News flash last Friday: Phil Mickelson withdrew from the PGA Championship and will not defend his title.

Update: Phil Mickelson withdrew from decent society some time ago and cannot defend his legacy.

Anyone who follows professional golf knows the mercurial Mickelson was the architect of his own demise. He just couldn’t control himself when interviewed by Alan Shipnuck for his unauthorized biography.

Speaking about his commitment to the Saudi-backed LIV Golf International Series, he called the Saudis “scary motherf***ers” whom, he acknowledged, controlled a murderous authoritarian regime. After an explosive backlash from colleagues and the public, he walked those comments back, saying his intention was to leverage his LIV involvement into reshaping the PGA Tour for the betterment of the players. It didn’t work. He lost whatever aura he had cultivated with the public and his peers (many of whom already doubted his glad-handing, Arnie-wannabe act). His sponsors cut him loose.

Is Phil Mickelson playing in the PGA Championship

That backlash drew much attention to the upstart Saudi tour, all of it negative. Nevertheless, some players—most has-beens and never-will-be’s—voiced interest in competing. The PGA Tour responded by saying it would not release any players to do so. The first LIV event takes place June 9-11 at England’s Centurion Club.

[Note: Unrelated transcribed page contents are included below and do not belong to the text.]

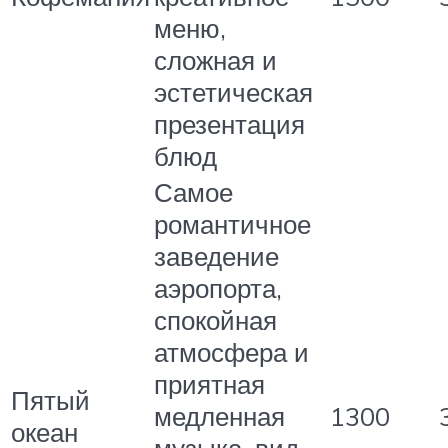
меню,
сложная и
эстетическая
презентация
блюд
Самое
романтичное
заведение
аэропорта,
спокойная
атмосфера и
приятная
Пятый
медленная
1300
океан
музыка, вид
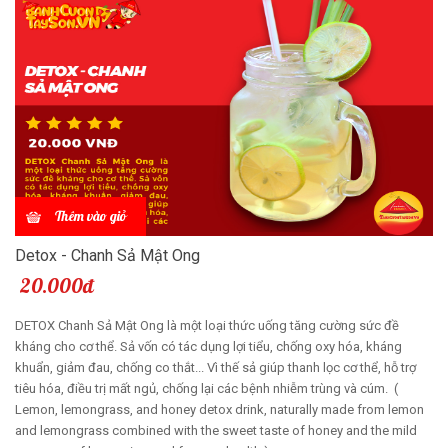
Thêm vào giỏ
Detox - Chanh Sả Mật Ong
20.000đ
DETOX Chanh Sả Mật Ong là một loại thức uống tăng cường sức đề
kháng cho cơ thể. Sả vốn có tác dụng lợi tiểu, chống oxy hóa, kháng
khuẩn, giảm đau, chống co thắt... Vì thế sả giúp thanh lọc cơ thể, hỗ trợ
tiêu hóa, điều trị mất ngủ, chống lại các bệnh nhiễm trùng và cúm. (
Lemon, lemongrass, and honey detox drink, naturally made from lemon
and lemongrass combined with the sweet taste of honey and the mild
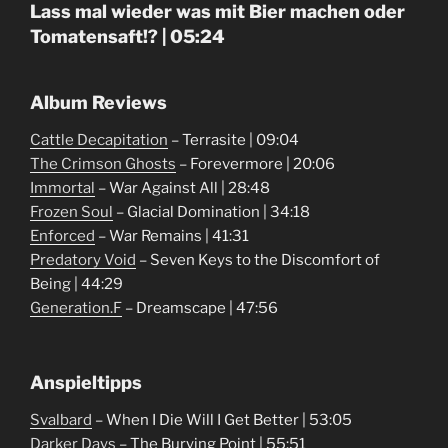
Lass mal wieder was mit Bier machen oder
Tomatensaft!? | 05:24
Album Reviews
Cattle Decapitation
– Terrasite | 09:04
The Crimson Ghosts
– Forevermore | 20:06
Immortal
– War Against All | 28:48
Frozen Soul
– Glacial Domination | 34:18
Enforced
– War Remains | 41:31
Predatory Void
– Seven Keys to the Discomfort of
Being | 44:29
Generation.F
– Dreamscape | 47:56
Anspieltipps
Svalbard
– When I Die Will I Get Better | 53:05
Darker Days
– The Burying Point | 55:51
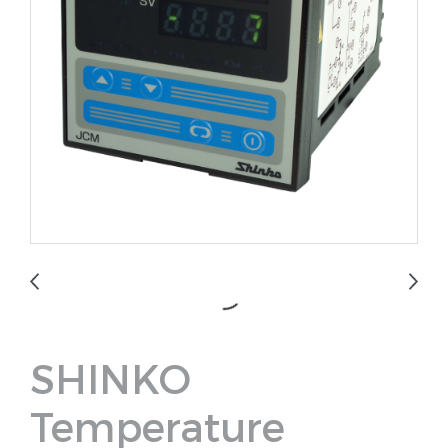
SHINKO
Temperature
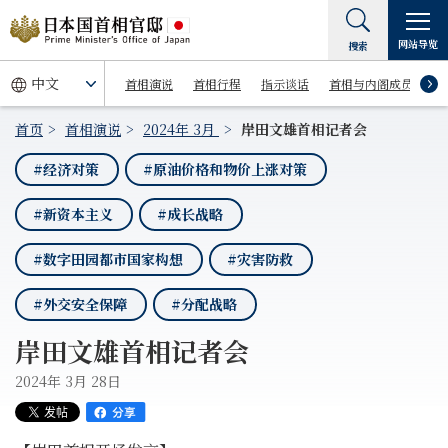
网站导览
搜索
首相演说
首相行程
指示谈话
首相与内阁成员
首页
首相演说
2024年 3月
岸田文雄首相记者会
#经济对策
#原油价格和物价上涨对策
#新资本主义
#成长战略
#数字田园都市国家构想
#灾害防救
#外交安全保障
#分配战略
岸田文雄首相记者会
2024年 3月 28日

That didn’t deter some, like England’s Richard Bland who, at 49, is unapologetic about his intentions. “If I get banned, I get banned,” he told BBC Radio. “Most of my career is behind me.” His stunning admission reinforced Rory McIlroy’s earlier characterization of the Saudi tour as the “pre-Champions Tour.”

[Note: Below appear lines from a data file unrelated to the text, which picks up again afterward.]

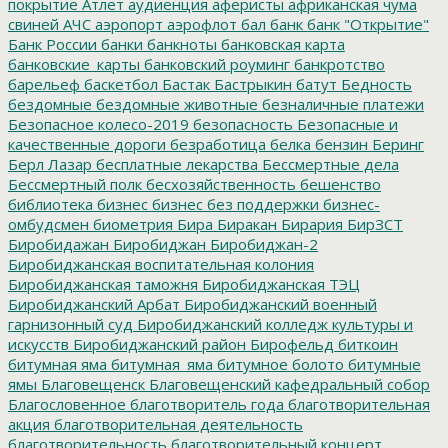
покрытие
Атлет
аудиенция
аферисты
африканская чума
свиней
АЧС
аэропорт
аэрофлот
бал
банк
банк "Открытие"
Банк России
банки
банкноты
банковская карта
банковские_карты
банковский роуминг
банкротство
барельеф
баскетбол
Бастак
Бастрыкин
батут
Бедность
бездомные
бездомные животные
безналичные платежи
Безопасное колесо-2019
безопасность
Безопасные и
качественные дороги
безработица
белка
бензин
Беринг
Берл Лазар
бесплатные лекарства
Бессмертные дела
Бессмертный полк
бесхозяйственность
бешенство
библиотека
бизнес
бизнес без поддержки
бизнес-
омбудсмен
биометрия
Бира
Биракан
Бирария
БирЗСТ
Биробидажан
Биробиджан
Биробиджан-2
Биробиджанская воспитательная колония
Биробиджанская таможня
Биробиджанская ТЭЦ
Биробиджанский Арбат
Биробиджанский военный
гарнизонный суд
Биробиджанский колледж культуры и
искусств
Биробиджанский район
Бирофельд
биткоин
битумная яма
битумная_яма
битумное болото
битумные
ямы
Благовещенск
Благовещенский кафедральный собор
Благословенное
благотворитель года
благотворительная
акция
благотворительная деятельность
благотворительность
благотворительный концерт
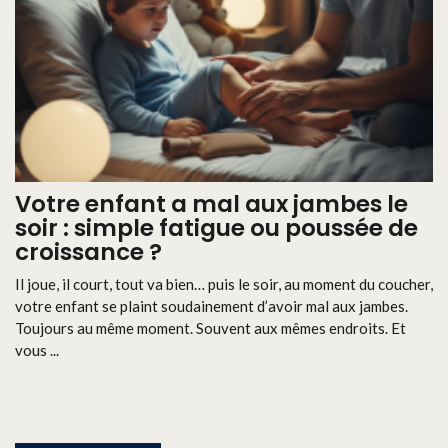
Votre enfant a mal aux jambes le
soir : simple fatigue ou poussée de
croissance ?
Il joue, il court, tout va bien… puis le soir, au moment du coucher,
votre enfant se plaint soudainement d’avoir mal aux jambes.
Toujours au même moment. Souvent aux mêmes endroits. Et
vous ...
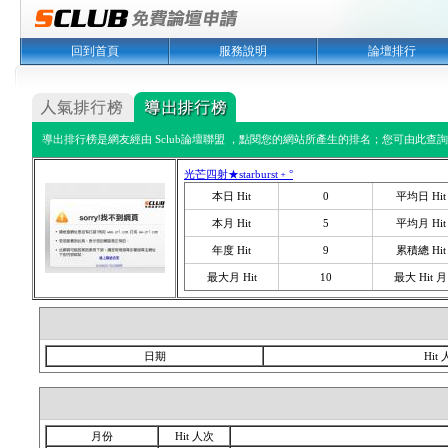
回到首頁
服務說明
論壇排行
導出排行榜是網友經由 Sclub論壇聯盟 ，點閱您的網站所產生的排名；您可由此查詢您
光芒四射★starburst﹢°
本日 Hit
0
平均日 Hit
本月 Hit
5
平均月 Hit
年度 Hit
9
累積總 Hit
最大月 Hit
10
最大 Hit 月
日期
Hit
月份
Hit 人次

Bland, like all the others who will compete on the eight-event, US$255-million international LIV circuit, cites the lucrative purses as the sole motivating factor. They say they want financial security for their families. Makes you wonder how their families and future generations will feel about their wealth coming from blood money.

In all this, almost no one acknowledges the Saudi government’s sanctioned murder of Washington Post correspondent Jamal Khashoggi in 2018. In their U.S. embassy no less. This brings us to “sportswashing.”

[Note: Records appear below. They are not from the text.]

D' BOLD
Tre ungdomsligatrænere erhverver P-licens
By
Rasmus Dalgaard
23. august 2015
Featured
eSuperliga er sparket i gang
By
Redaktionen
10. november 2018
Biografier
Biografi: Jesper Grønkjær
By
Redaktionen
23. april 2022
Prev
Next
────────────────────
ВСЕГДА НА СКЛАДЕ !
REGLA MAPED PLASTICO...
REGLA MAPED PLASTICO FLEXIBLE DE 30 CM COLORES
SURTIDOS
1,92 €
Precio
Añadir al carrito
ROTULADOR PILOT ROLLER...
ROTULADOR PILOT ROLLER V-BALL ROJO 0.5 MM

“Sportswashing” is a term coined by Amnesty International to describe the practice whereby a government throws money at sports, events and teams to redirect attention from their abysmal human-rights record. It’s a political sleight of hand under the guise of doing something altruistic, hence the “grow the game” phrase proponents trot out ad nauseaum.

As evidenced by Bland and his ilk including Lee Westwood and Sergio Garcia, it works for a morally bankrupt demographic which places wealth above human decency. In particular, it pained me to hear Shane Lowry resurrect the brain-dead argument that he is “a golfer, not a politician … I’ll go and do my job.”

Previously Mickelson, rumored to have lost tens of millions gambling, may have been attracted by the proverbial filthy lucre, there is another irresistible attraction for people like him and Greg Norman.

Greg Norman LIV

Stuffed to the gills with hubris (excessive pride), Norman is LIV’s chief executive.

Just last week, asked about the gruesome demise of Khashoggi, he said, “Look, we’ve all made mistakes and you just want to learn from those mistakes and how you can correct them going forward.” (See above definition of sportswashing.) He responded to a question about Saudi Arabia’s discrimination against the LGBTYQ community by saying, “I’m not sure whether I even have any gay friends, to be honest with you.” (That is no doubt due to their good judgment.)

Like Mickelson, Norman tried to disguise his legendary self-interest and monstrous ego by positioning himself as a champion for professional golfers. He didn’t get far.

“For someone who has known Greg for 50 years, Greg is only about Greg,” fellow Aussie pro-Wayne Grady wrote on Facebook. He’s been trying to take down (the PGA) TOUR for 30 years. For him to try and trivialize the greats before him did to grow and create what the PGA TOUR is today is an absolute disgrace. You should hang your head in shame. GFY, Shark.”

Sadly, there are too few Wayne Gradys and too many pilot fish like Lowry and Bland sucking on to the Great White Shark.

Or, rather than “pilot fish,” maybe “jellyfish” is more accurate. The latter are spineless, too.